No me refiero al juego, por supuesto: creo que el juego con apuestas debe ser legal en todas partes, debe estar regulado y debe pagar sus impuestos como cualquier otra actividad económica en la que participen adultos responsables. Me refiero al juego organizado por el Estado. Podemos discutir qué finalidades debe tener el Estado, qué debe hacer y qué no: ¿debe el Estado sostener con dinero público el deporte profesional, como sucede de facto en España? ¿Debe subsidiar a profesionales dedicados a la cultura? ¿Es lícito que dé dinero público a unas iglesias y no a otras, si es que debe dárselo a alguna? Todas estas preguntas tienen sentido y son discutibles -aunque mi respuesta a ellas es en todos los casos “no”-, pero la pregunta “¿Debe el Estado organizar apuestas y publicitarlas insistentemente para que los ciudadanos gasten dinero en ellas?” es tan increíble que hasta que no se formula así uno no se da cuenta de la inmoralidad de que el Estado fomente el juego para aumentar su recaudación. Eso deberían hacerlo los casinos, no quienes utilizan el dinero público para fomentar el bien común.
Por fin, el Estado español va a privatizar una parte importante de la Lotería Nacional. Es una idea espléndida. No solo por una cuestión de eficiencia -creo que el Estado no debe tener más empresas que aquellas indispensables y debe vender las que no lo sean, aunque resulten rentables-, sino de moral. Sé que una posible objeción a lo que digo es que el Estado consigue dinero constantemente de cosas potencialmente malas: los impuestos al tabaco, el alcohol o las armas son muestra de ello, y de hecho una de las cosas que hacen habitualmente los Estados es tasar cosas potencialmente malas para que su consumo se reduzca.

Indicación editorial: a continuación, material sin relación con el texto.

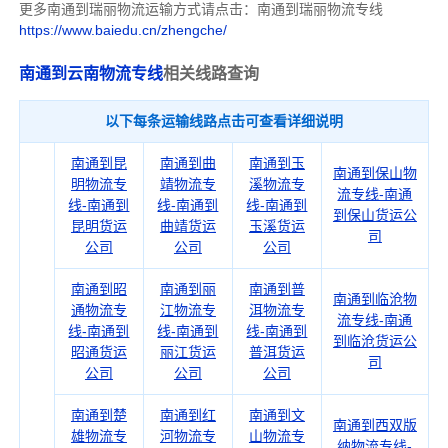
更多南通到瑞丽物流运输方式请点击：南通到瑞丽物流专线
https://www.baiedu.cn/zhengche/
南通到云南物流专线
相关线路查询
以下每条运输线路点击可查看详细说明
南通到昆
南通到曲
南通到玉
南通到保山物
明物流专
靖物流专
溪物流专
流专线-南通
线-南通到
线-南通到
线-南通到
到保山货运公
昆明货运
曲靖货运
玉溪货运
司
公司
公司
公司
南通到昭
南通到丽
南通到普
南通到临沧物
通物流专
江物流专
洱物流专
流专线-南通
线-南通到
线-南通到
线-南通到
到临沧货运公
昭通货运
丽江货运
普洱货运
司
公司
公司
公司
南通到楚
南通到红
南通到文
南通到西双版
雄物流专
河物流专
山物流专
纳物流专线-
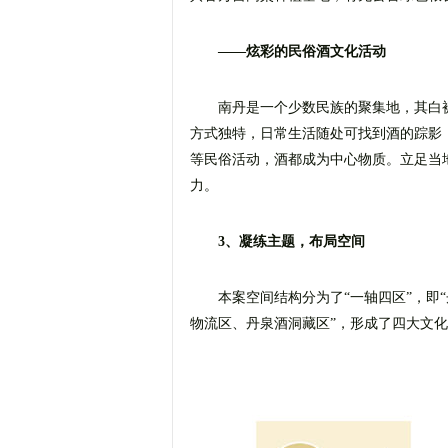
——炫彩的民俗酒文化活动
南丹是一个少数民族的聚集地，其白
方式独特，日常生活随处可找到酒的踪影
等民俗活动，酒都成为中心物质。立足当
力。
3、凝练主题，布局空间
本案空间结构分为了“一轴四区”，即
物流区、丹泉酒洞藏区”，形成了四大文化主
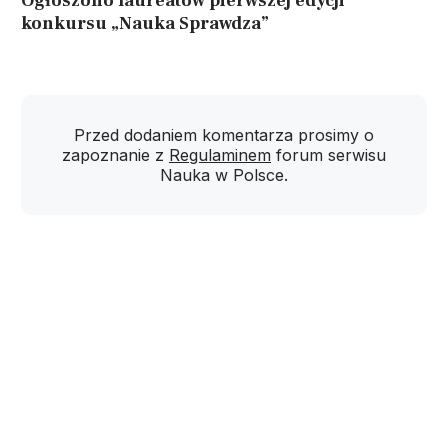
Ogłoszono laureatów pierwszej edycji
konkursu „Nauka Sprawdza”
Przed dodaniem komentarza prosimy o
zapoznanie z
Regulaminem
forum serwisu
Nauka w Polsce.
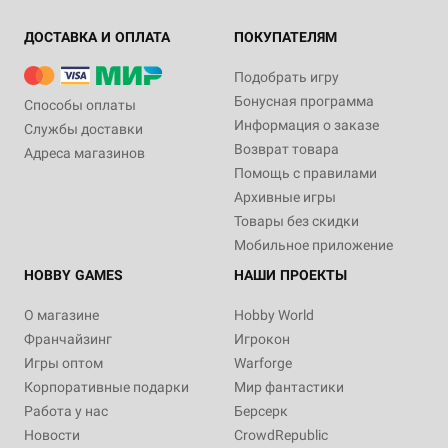
ДОСТАВКА И ОПЛАТА
ПОКУПАТЕЛЯМ
Подобрать игру
Бонусная программа
Способы оплаты
Информация о заказе
Службы доставки
Возврат товара
Адреса магазинов
Помощь с правилами
Архивные игры
Товары без скидки
Мобильное приложение
HOBBY GAMES
НАШИ ПРОЕКТЫ
О магазине
Hobby World
Франчайзинг
Игрокон
Игры оптом
Warforge
Корпоративные подарки
Мир фантастики
Работа у нас
Берсерк
Новости
CrowdRepublic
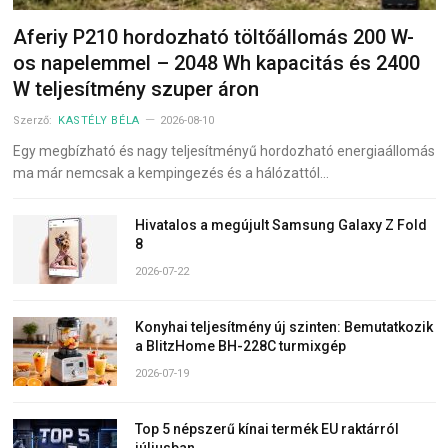
Aferiy P210 hordozható töltőállomás 200 W-
os napelemmel – 2048 Wh kapacitás és 2400
W teljesítmény szuper áron
Szerző:
KASTÉLY BÉLA
2026-08-10
Egy megbízható és nagy teljesítményű hordozható energiaállomás
ma már nemcsak a kempingezés és a hálózattól…
Hivatalos a megújult Samsung Galaxy Z Fold
8
2026-07-22
Konyhai teljesítmény új szinten: Bemutatkozik
a BlitzHome BH-228C turmixgép
2026-07-19
Top 5 népszerű kínai termék EU raktárról
júliusban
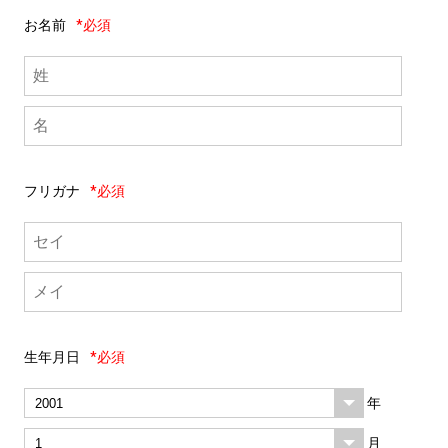
お名前
*必須
フリガナ
*必須
生年月日
*必須
年
月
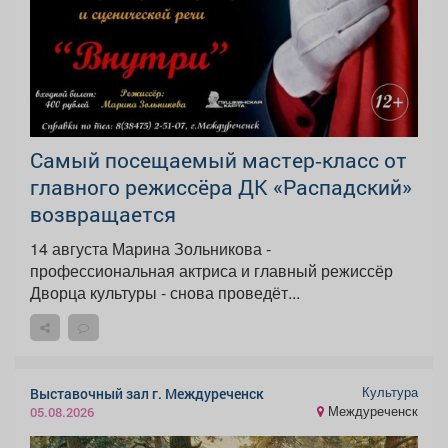
Самый посещаемый мастер‑класс от
главного режиссёра ДК «Распадский»
возвращается
14 августа Марина Зольникова -
профессиональная актриса и главный режиссёр
Дворца культуры - снова проведёт...
Культура
Выставочный зал г. Междуреченск
Междуреченск
05.08.2026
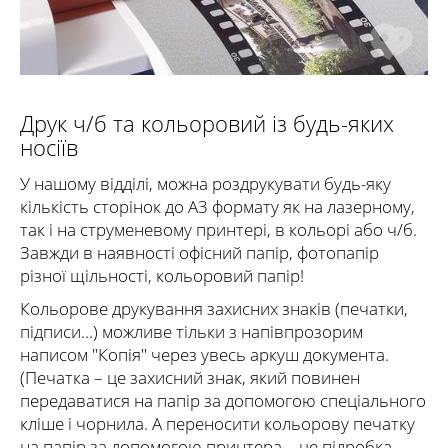
Друк ч/б та кольоровий із будь-яких
носіїв
У нашому відділі, можна роздрукувати будь-яку
кількість сторінок до А3 формату як на лазерному,
так і на струменевому принтері, в кольорі або ч/б.
Завжди в наявності офісний папір, фотопапір
різної щільності, кольоровий папір!
Кольорове друкування захисних знаків (печатки,
підписи...) можливе тільки з напівпрозорим
написом "Копія" через увесь аркуш документа.
(Печатка – це захисний знак, який повинен
передаватися на папір за допомогою спеціального
кліше і чорнила. А переносити кольорову печатку
на папір за допомогою принтера – це підробка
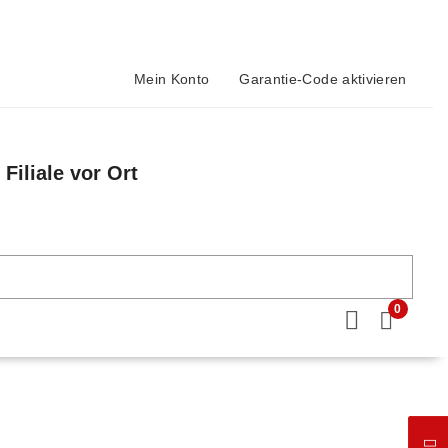
Mein Konto
Garantie-Code aktivieren
Filiale vor Ort
n
0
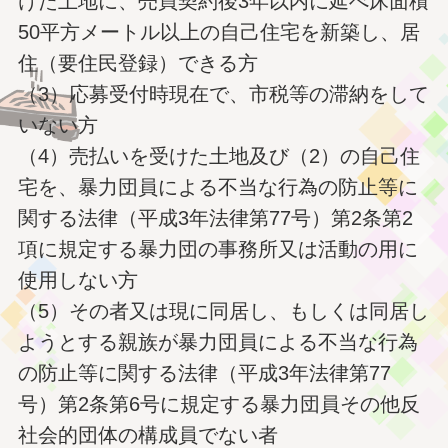
けた土地に、売買契約後3年以内に延べ床面積
50平方メートル以上の自己住宅を新築し、居
住（要住民登録）できる方
（3）応募受付時現在で、市税等の滞納をして
いない方
（4）売払いを受けた土地及び（2）の自己住
宅を、暴力団員による不当な行為の防止等に
関する法律（平成3年法律第77号）第2条第2
項に規定する暴力団の事務所又は活動の用に
使用しない方
（5）その者又は現に同居し、もしくは同居し
ようとする親族が暴力団員による不当な行為
の防止等に関する法律（平成3年法律第77
号）第2条第6号に規定する暴力団員その他反
社会的団体の構成員でない者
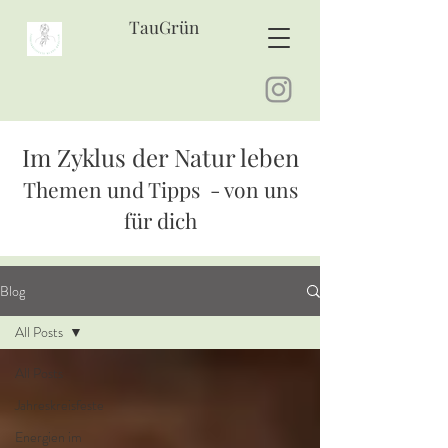
TauGrün
Im Zyklus der Natur leben
Themen und Tipps - von uns
für dich
Blog
All Posts
All Posts
Jahreskreisfeste
Energien im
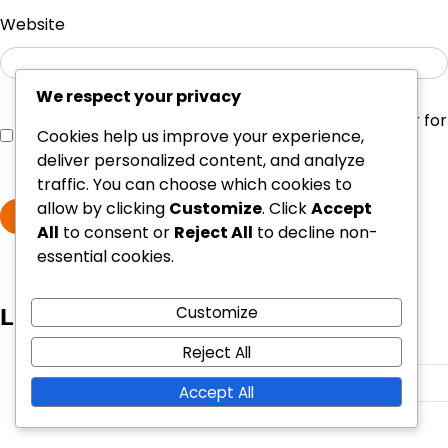
Website
We respect your privacy
Save my name, email, and website in this browser for
Cookies help us improve your experience,
the next time I comment.
deliver personalized content, and analyze
traffic. You can choose which cookies to
allow by clicking
Customize
. Click
Accept
All
to consent or
Reject All
to decline non-
essential cookies.
Customize
Link
Chi siamo
Reject All
Archivio del blog
Accept All
Contattaci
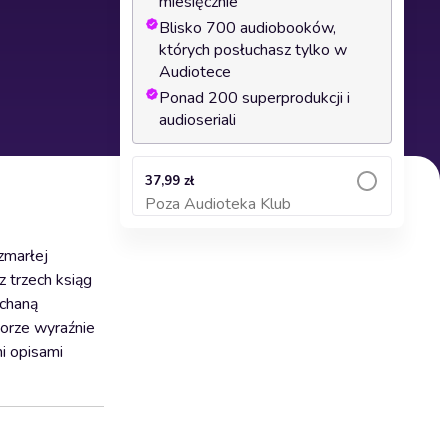
miesięcznie
Blisko 700 audiobooków,
których posłuchasz tylko w
Audiotece
Ponad 200 superprodukcji i
audioseriali
37,99 zł
Poza Audioteka Klub
Dodaj do koszyka
zmarłej
 trzech ksiąg
ochaną
worze wyraźnie
i opisami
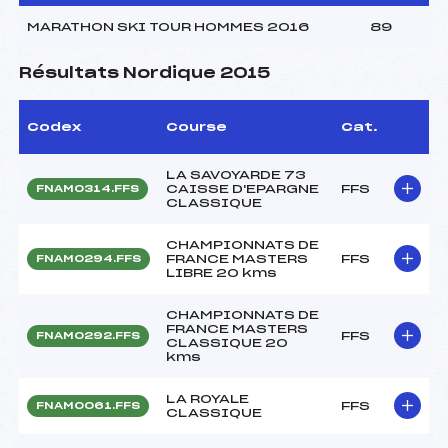
MARATHON SKI TOUR HOMMES 2016
89
Résultats Nordique 2015
Codex
Course
Cat.
LA SAVOYARDE 73
CAISSE D'EPARGNE
FFS
FNAM0314.FFS
CLASSIQUE
CHAMPIONNATS DE
FRANCE MASTERS
FFS
FNAM0294.FFS
LIBRE 20 kms
CHAMPIONNATS DE
FRANCE MASTERS
FFS
FNAM0292.FFS
CLASSIQUE 20
kms
LA ROYALE
FFS
FNAM0061.FFS
CLASSIQUE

Ahora bien, ¿montar una casa de apuestas? ¿Atraer al juego a las personas con menos ingresos con la promesa de un futuro millonario? ¿Hacerlo con publicidad sentimental especialmente cuando la Navidad se acerca? Dejemos todo eso en manos de Las Vegas y que el Estado se dedique a hacer lo que hace bien y es moral: recaudar impuestos y garantizar la libertad de todos sus ciudadanos.